Этот заколдованный круг возникает из-за того, что и полиция, и суд являются органами фашистской партии и исполняют ее волю. Если руководство фашистской партии дает директиву полиции осуществлять массированный террор по отношению к потенциальным и активным противникам государства, нельзя ожидать, что суд выступит против этого террора. Как элемент фашистской структуры, он должен его оправдывать и давать юридические санкции на насилие, совершаемое полицией.

г) Марионеточный парламент

После того как законодательные функции перешли к исполнительной власти, а правительство получило чрезвычайные полномочия издавать законы и декреты, роль парламента превращается в чисто формальную. Его работа теряет смысл, а поскольку он продолжает существовать — ни одно из трех фашистских государств не уничтожило парламент — его назначение состоит в том, чтобы выполнять роль фасада, создавать иллюзию, что в соответствующем государстве нормально функционирует правовая система. Насколько это соответствует истине, можно понять из программного заявления правительства, сделанного рейхcканцлером Адольфом Гитлером в рейхстаге 23 марта 1933 года. В заявлении сказано: «Германское правительство действовало бы против духа народного возрождения, если бы позволило себе вести переговоры и просить разрешение у рейхстага по каждому отдельному случаю и на каждое отдельное мероприятие.

Действуя таким образом, правительство не имеет абсолютно никакого намерения ликвидировать рейхстаг и его функции; напротив, оно оставляет за собой право держать его время от времени в курсе мер, которые собирается предпринять, и, если сочтет это необходимым, просить одобрения у парламента» (128—188).

В том же заявлении Гитлер объяснял, почему национал-социализм не признает парламентскую систему: «Мы не признаем в парламентской системе никакого проявления воли народа, которая по логике может быть только волей к сохранению народа; мы видим в парламентской системе ошибочное, если не извращенное, представление этой воли. Воля народа к утверждению его существования наиболее ясно и полезно проявляется в его наиболее выдающихся личностях! Они составляют представительное руководство нации, и только они могут быть гордостью народа, но никогда не может быть ею та парламентская группа, место рождения которой избирательная урна и чьим отцом является анонимный избирательный бюллетень!» (128—202).

Текст программного заявления национал-социалистского правительства полностью соответствует тому, что Гитлер написал за много лет до этого в «Майн кампф»: «Цель нашего сегодняшнего парламентаризма не собрать собрание мудрецов, а сколотить большинство из духовно зависимых нулей, руководить которыми в определенном направлении будет тем проще, чем больше личная ограниченность отдельных депутатов.
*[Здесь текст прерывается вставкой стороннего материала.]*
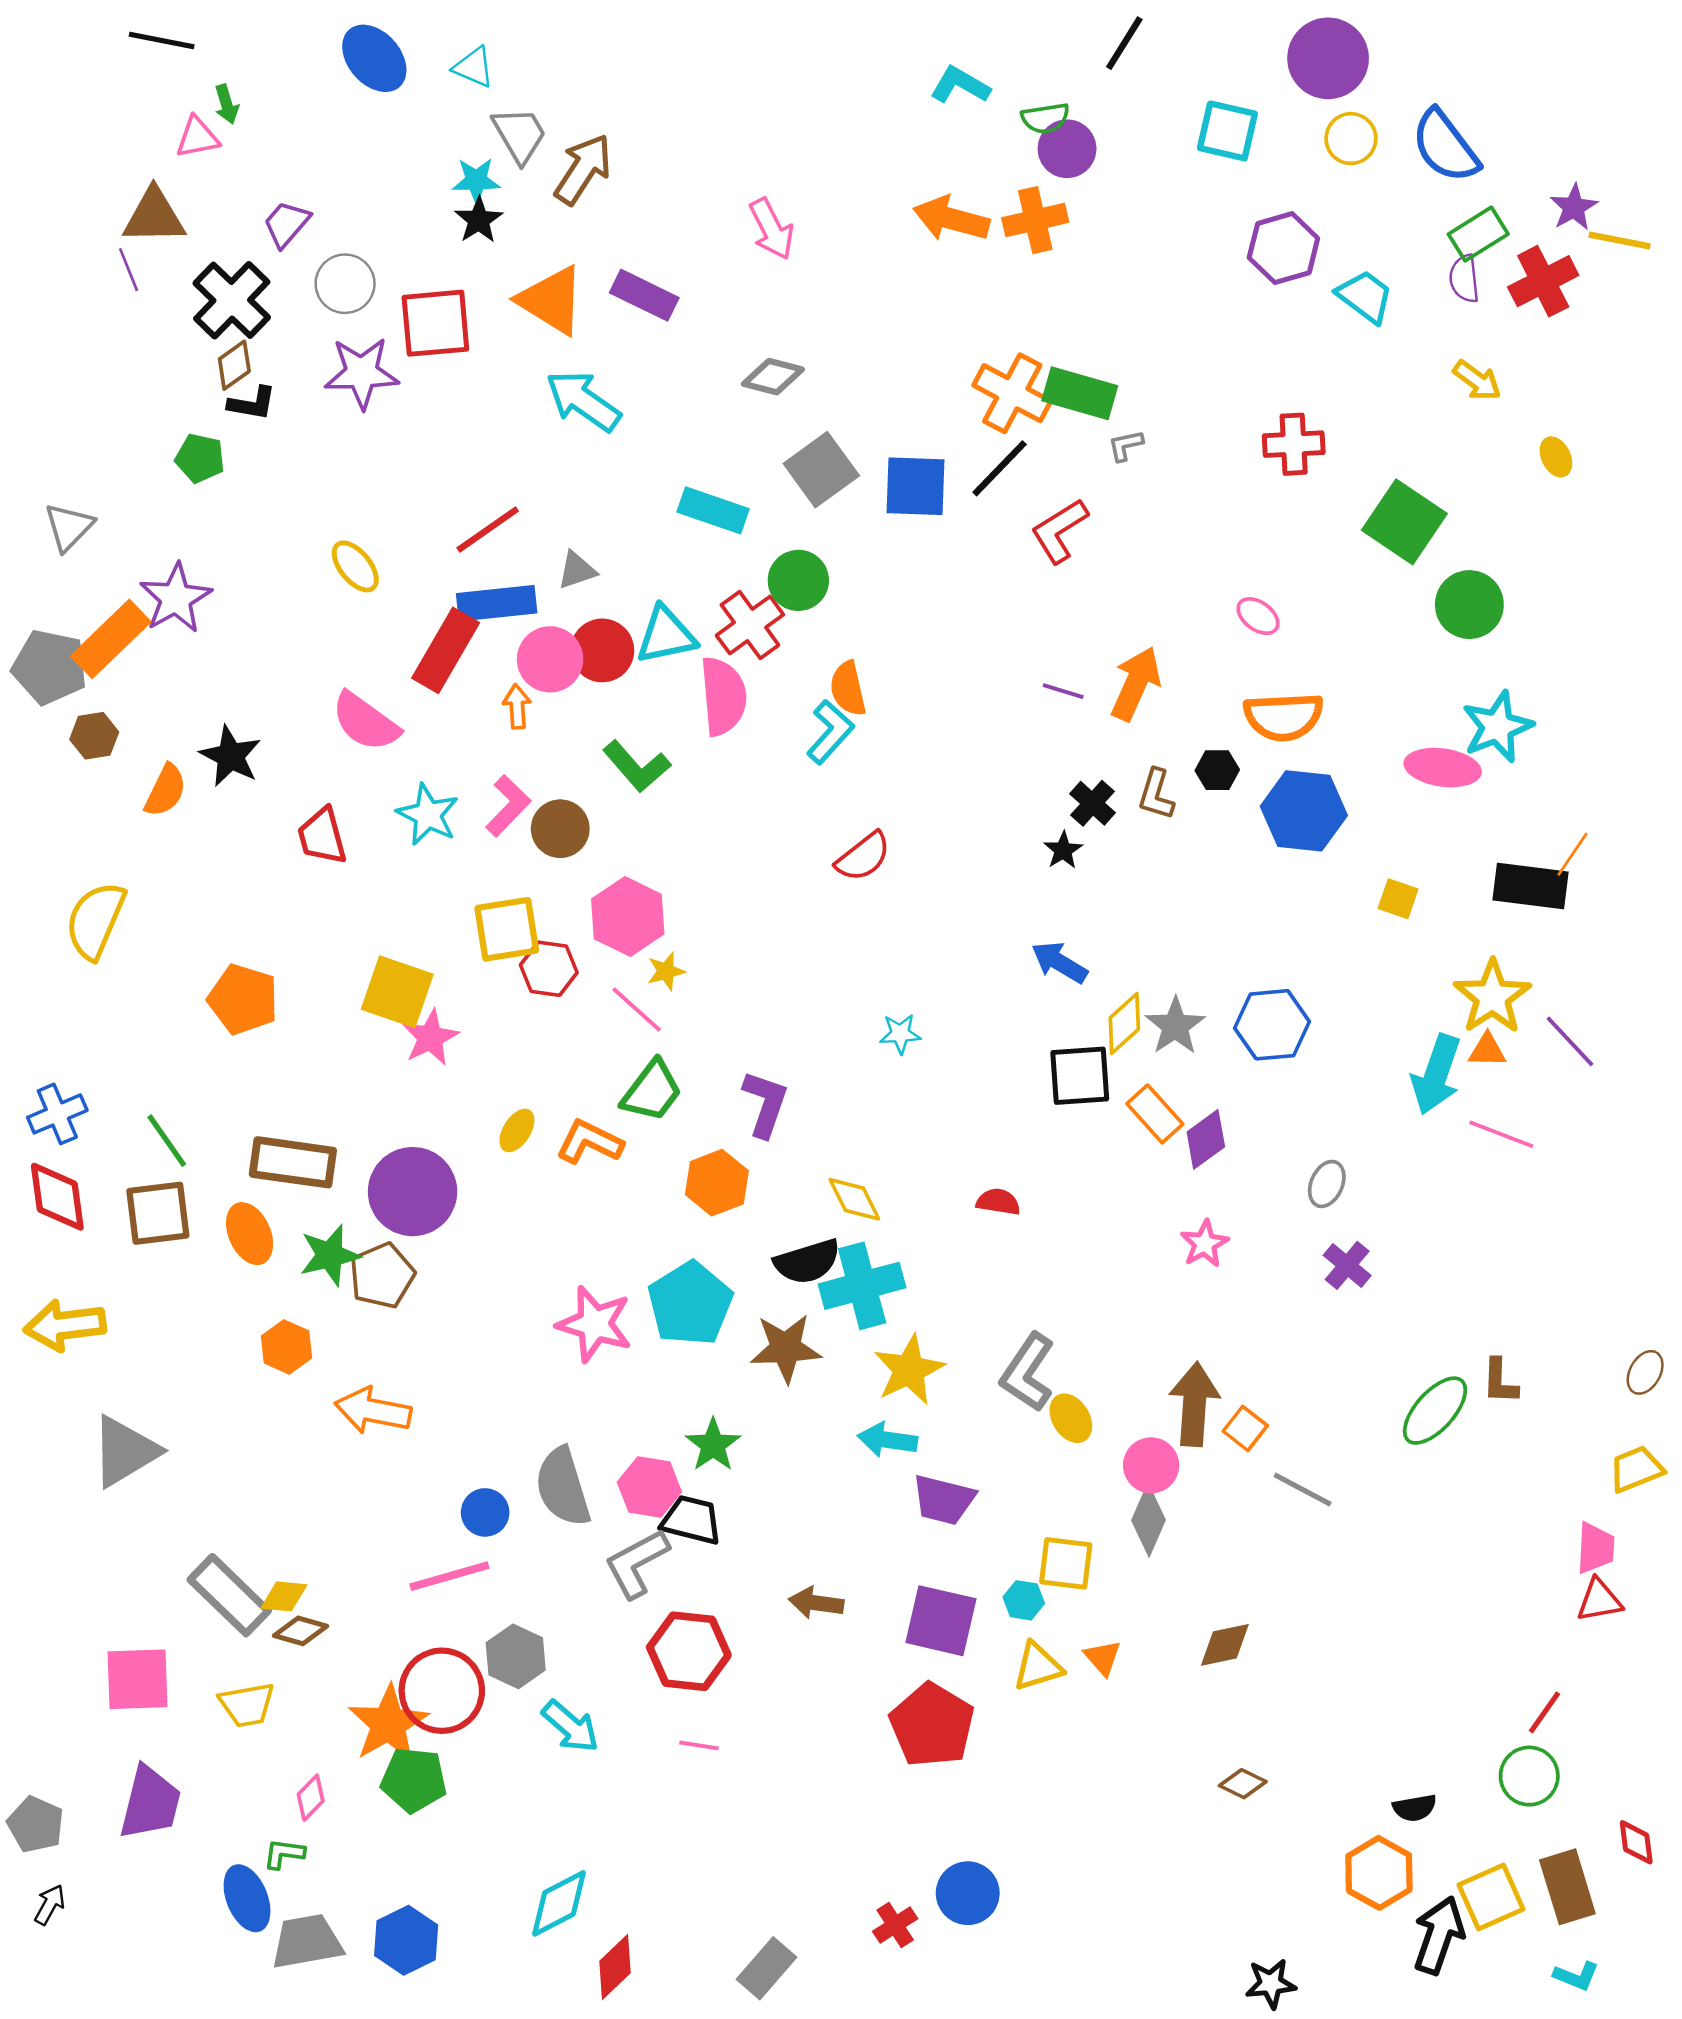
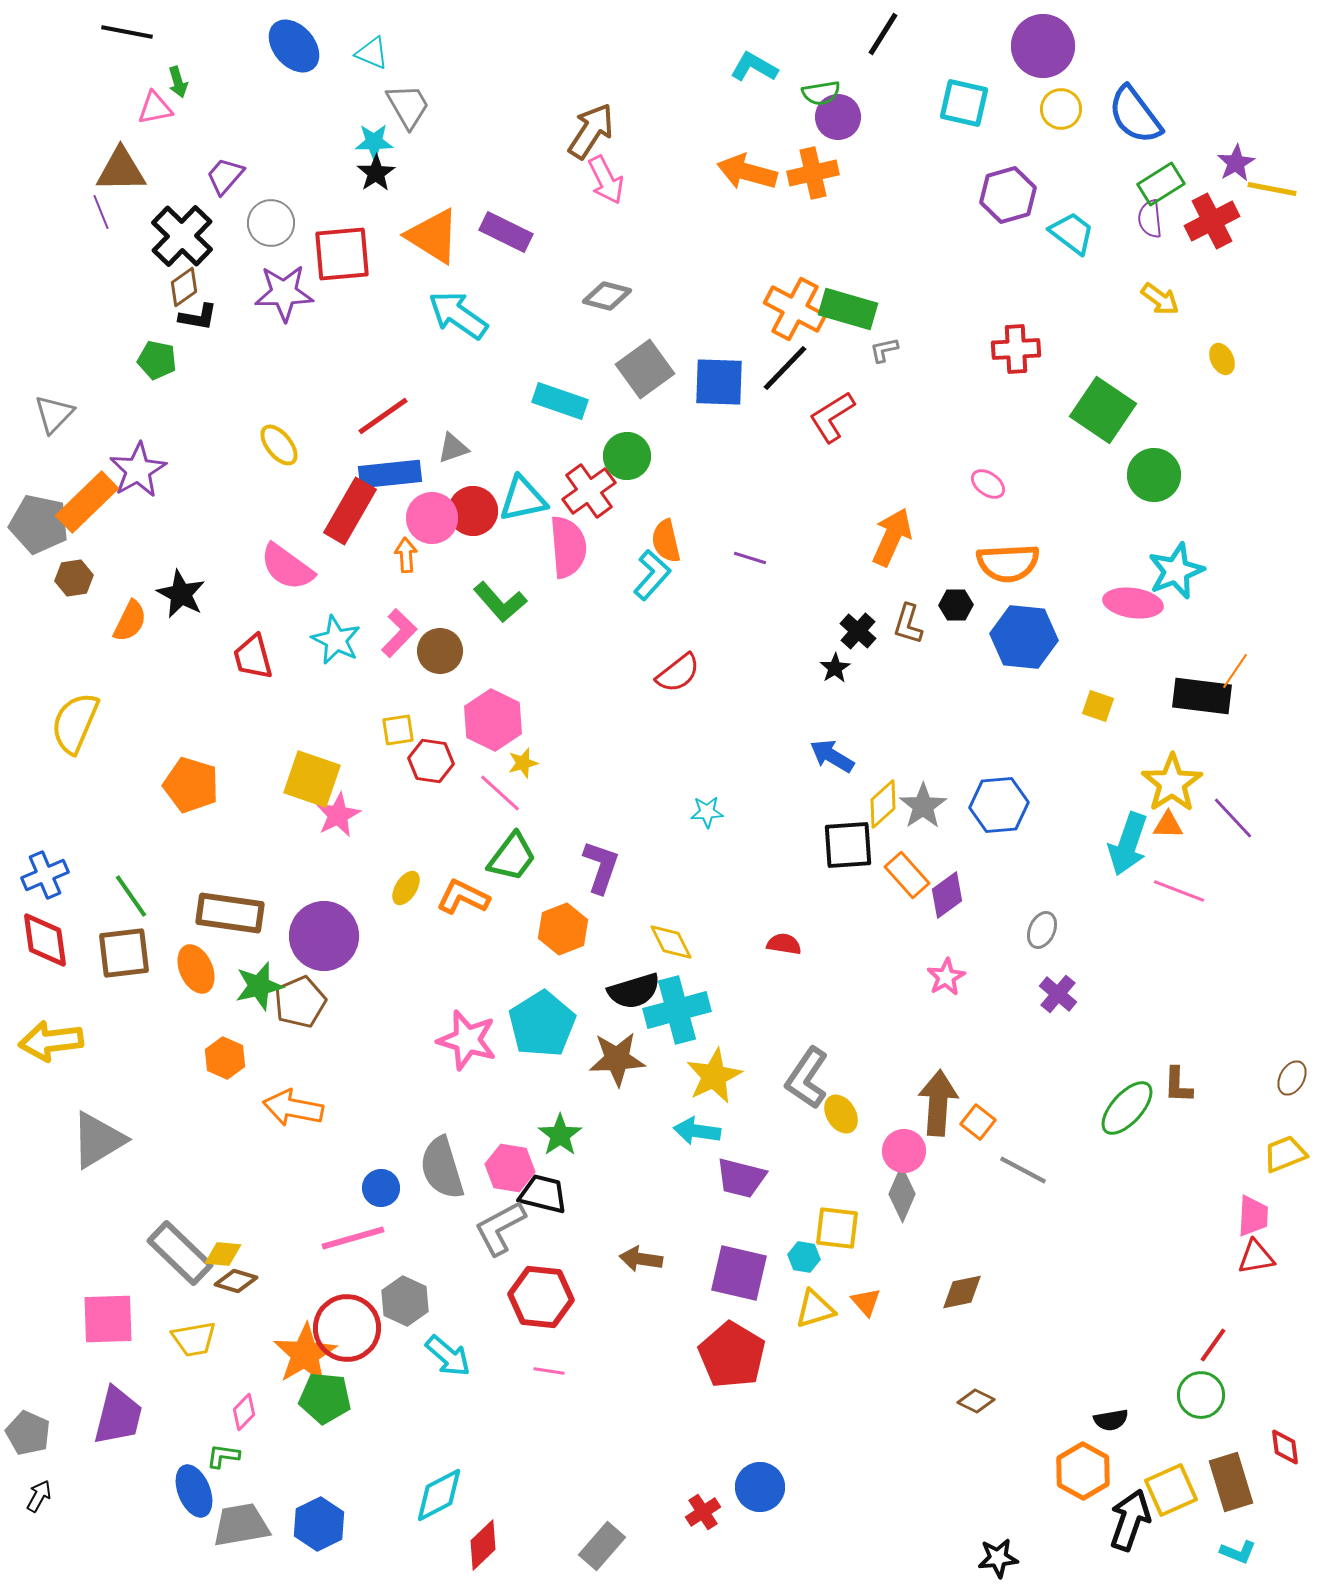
brown arrow: (583, 169) -> (591, 131), moved
purple line: (1063, 691) -> (750, 558), moved
yellow square: (507, 929) -> (398, 730), size x0.6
Только так можно проводить партийную политику в сегодняшнем плохом смысле этого слова» (128—35).

Формальный характер парламента в фашистском государстве определяется несколькими обстоятельствами: а) тем, что он «де-факто» подчинен правительству, вместо него располагающему реальной законодательной властью, издающему законы, которые незамедлительно вступают в силу, а задним числом вносятся в парламент для одобрения или сведения; б) даже если бы законодательная власть была в руках парламента и он стоял бы над правительством (как это и имеет место при строгом соблюдении принципа разделения властей), это не изменило бы марионеточного положения парламента. Потому что над ним, как и над судом и правительством, стоит «представительное ядро нации», именуемое фашистской партией. Все законы и декреты, прежде чем быть внесенными на одобрение в парламент, должны получить одобрение представительного ядра — фашистской партии. Без ее разрешения ни один закон не может быть внесен в парламент.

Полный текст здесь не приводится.